Every few years, when the rubber's worn thin on the Fast & the Furious franchise's tires, Vin Diesel returns to a scrappy sci-fi series following his blind alter ego Richard B. Riddick, a galaxy-traveling mercenary whose surgically enhanced eyes allow him to see in the dark. Later movies (2004'sThe Chronicles of Riddick and 2013's Riddick) expanded the "mythology" of the character to give him a Chosen One background, but the original installment was just a grisly B-movie with Diesel in antihero mode. After crash-landing on a desolate planet, the ship's crew recruit Riddick, on his way to space jail, to save their asses during an eclipse -- the only time the world's underground monsters can infest the surface and feed. Where to watch it: Rent on iTunes, Amazon, and YouTube
From Slumdog Millionaire and Trainspotting director Danny Boyle comes one of the most underrated sci-fi movies in recent years. Set in the year 2057, a stacked cast (including Chris Evans, Rose Byrne, Cillian Murphy, and Michelle Yeoh ) stars as the scientific crew tasked with reigniting our dying sun with a city-sized atomic bomb. The Icarus II mission goes off course when the astronauts discover the remains of the Icarus I, the ship that was supposed to bomb the crap out of the nearby star years before. When they board the ship, all hell breaks loose. In Boyle's hands, we mean that almost literally -- with stunning images and life-or-death stakes, Sunshine becomes something of a religious rumination on classic science-fiction twists. You will want to stare at its sun. Where to watch it: Rent on iTunes, Amazon, and YouTube
Crimson Peak director Guillermo del Toro's charming-as-hell superhero movie stars Ron Perlman (Sons of Anarchy) as a grown-up demon from an alternate dimension. Under the watch of an aging professor, Hellboy, Abe Sapien, a creature-from-the-Black-Lagoon-type, and Liz Sherman, a firestarter, bust up otherworldly crimes around New York City and beyond. In this first installment, their "Bureau of Paranormal Research and Defense" takes them to Russia to stop the Nazi mystic Rasputin, who intends to open a portal through Earth's moon and free an apocalyptic load of Lovecraftian tentacled beasts. Hopefully that's not what happens during this eclipse and you'll actually get to watch this movie. Where to watch it: Stream on Netflix; rent on Amazon and YouTube
Journey to the Far Side of the Sun (1969)
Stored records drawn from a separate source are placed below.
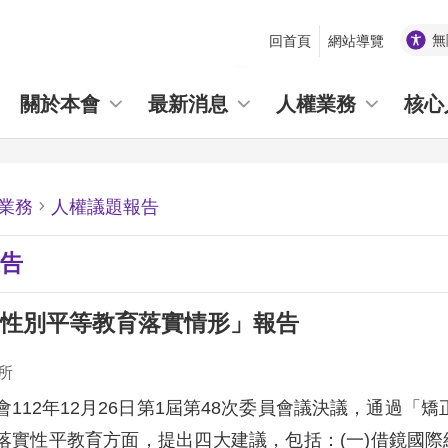
無
回首頁
網站導覽
_
關於本會
最新消息
人權業務
核心
業務
人權議題報告
告
性別平等教育落實情形」報告
所
會112年12月26日第1屆第48次委員會議決議，通過
落實性平教育方面，提出四大建議，包括：(一)借鏡國際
For their first big live-action effort, the team behind the puppet-filled action series Thunderbirds launched this equally kitschy drama about the discovery of a new planet orbiting on the far side of the sun -- exactly opposite the Earth. Steeped in pseudo-science and geekery, Journey is less about the special effects spectacle than the joys of speculating on the possibilities of our uncharted universe. Anyone who spent the weeks leading up the eclipse hungry for every astrophysical detail on the phenomenon should turn to this movie for a comedown. Where to watch it: Journey to the Far Side of the Sun: Rent on Amazon
Horror movies are typically fast, lean, and cheap. Event Horizon, the gruesome and unsettling haunted spaceship movie from Paul W. S. Anderson, clocks in at a meager 95 minutes but it feels like a larger, more ambitious movie -- and it certainly wasn't cheap. With killer turns from Laurence Fishburne and Sam Neill, the film creates a moody sense of creeping dread then unleashes the terror in its second half as it slowly becomes a Fangoria-friendly version of Tarkovsky's Solaris. For horror fans, it's bliss. Where to watch it: Stream on Starz; rent on iTunes, Amazon, and YouTube
The Eclipse, or the Courtship of the Sun and Moon (1907)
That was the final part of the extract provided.